The tales of cooperatives lending to sugar barons in states like Maharashtra, Karnataka, and Andhra Pradesh are well known. Most of the cooperative banks are owned by the rich and powerful political leaders of the state and these extend loan to sugar cooperatives that are also owned by their own families. After a few seasons when the sugar cycle is down, these loans are defaulted and the state govt makes sure that it gets recapitalised again to keep the banks going.

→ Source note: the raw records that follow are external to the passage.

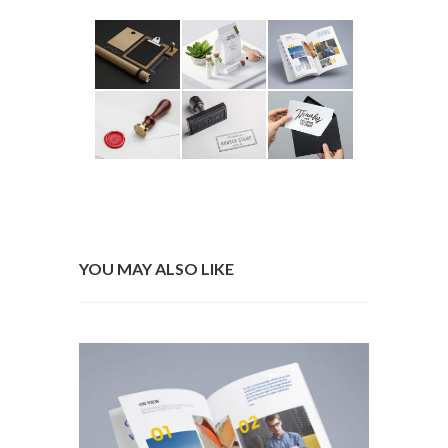
YOU MAY ALSO LIKE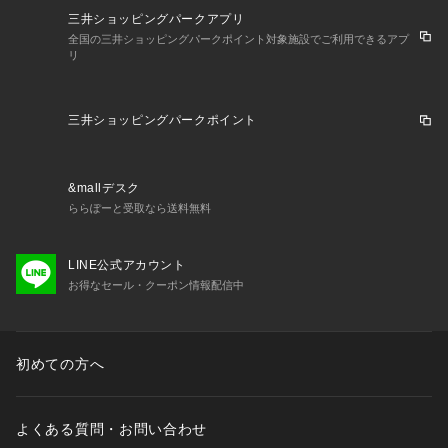
三井ショッピングパークアプリ
全国の三井ショッピングパークポイント対象施設でご利用できるアプ
リ
三井ショッピングパークポイント
&mallデスク
ららぽーと受取なら送料無料
LINE公式アカウント
お得なセール・クーポン情報配信中
初めての方へ
よくある質問・お問い合わせ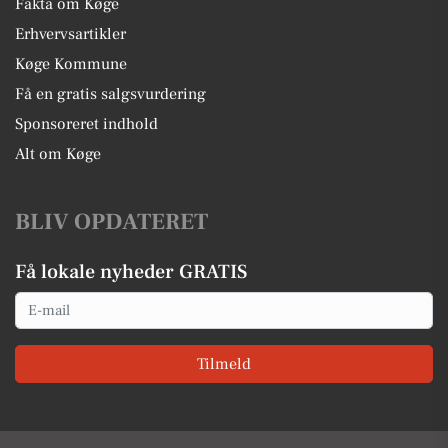
Fakta om Køge
Erhvervsartikler
Køge Kommune
Få en gratis salgsvurdering
Sponsoreret indhold
Alt om Køge
BLIV OPDATERET
Få lokale nyheder GRATIS
Email
Tilmeld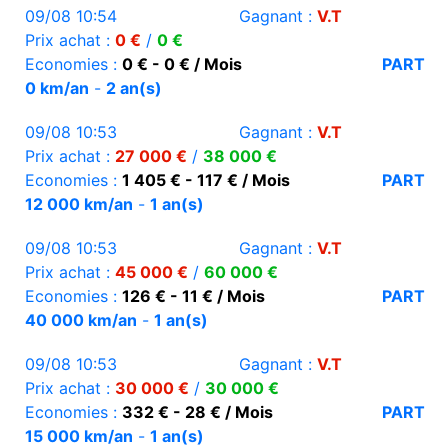
09/08 10:54
Gagnant :
V.T
Prix achat :
0 €
/
0 €
Economies :
0 € - 0 € / Mois
PART
0 km/an
-
2 an(s)
09/08 10:53
Gagnant :
V.T
Prix achat :
27 000 €
/
38 000 €
Economies :
1 405 € - 117 € / Mois
PART
12 000 km/an
-
1 an(s)
09/08 10:53
Gagnant :
V.T
Prix achat :
45 000 €
/
60 000 €
Economies :
126 € - 11 € / Mois
PART
40 000 km/an
-
1 an(s)
09/08 10:53
Gagnant :
V.T
Prix achat :
30 000 €
/
30 000 €
Economies :
332 € - 28 € / Mois
PART
15 000 km/an
-
1 an(s)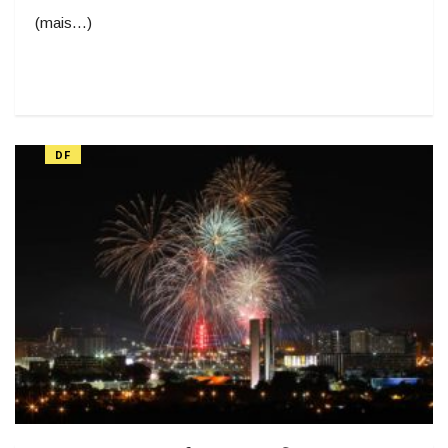
(mais…)
DF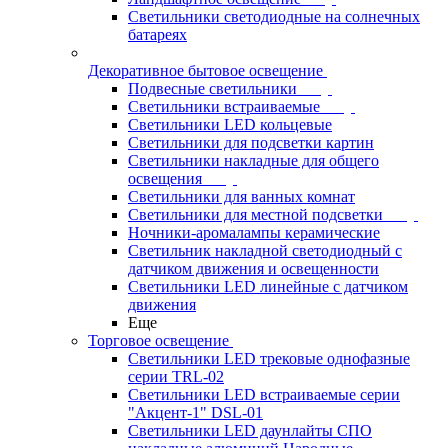
Светильники светодиодные на солнечных
батареях
Декоративное бытовое освещение
Подвесные светильники
Светильники встраиваемые
Светильники LED кольцевые
Светильники для подсветки картин
Светильники накладные для общего
освещения
Светильники для ванных комнат
Светильники для местной подсветки
Ночники-аромалампы керамические
Светильник накладной светодиодный с
датчиком движения и освещенности
Светильники LED линейные с датчиком
движения
Еще
Торговое освещение
Светильники LED трековые однофазные
серии TRL-02
Светильники LED встраиваемые серии
"Акцент-1" DSL-01
Светильники LED даунлайты СПО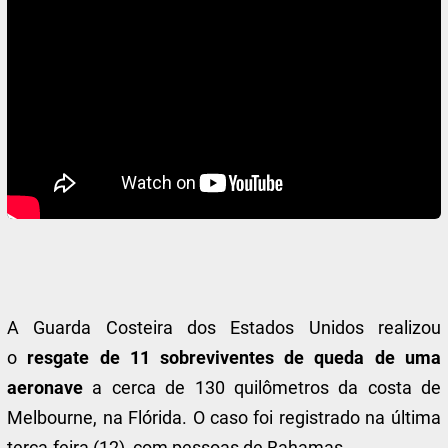
A Guarda Costeira dos Estados Unidos realizou
o
resgate de 11 sobreviventes de queda de uma
aeronave
a cerca de 130 quilômetros da costa de
Melbourne, na Flórida. O caso foi registrado na última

At the moment the crisis of PMC Bank in Maharashtra is a story of an urban cooperative banks lending to a business entity that was in the real estate business. When the going was good the money borrowed was diverted to various other entities, via backdoor, including a port owned in Vijaydurg, by BJP MP Rajeev Chandrashekhar.

Today when the real estate business has crashed and HDIL stopped repaying the loans, PMC is in trouble. This raise doubts about the financial health of all the other cooperative banks across the country.

It should not come as a surprise in coming days that cooperative lending to the MSMEs and the much talked about Mudra loans will also turn sour. There will be many more cooperative banks that will turn belly up in the coming days.

The Modi government since 2014 has not come up with a single idea that can fuel growth. Instead it is more interested in political witch hunt and now that is spilling on to the industry. Tax terrorism is also a tool used extensively even though the PM himself says that it should not be used.

Given such an atmosphere of naming and shaming and calling people crooks, which businessman would like to make new investment? The banks, even if they have been recapitalised twice have no borrowers.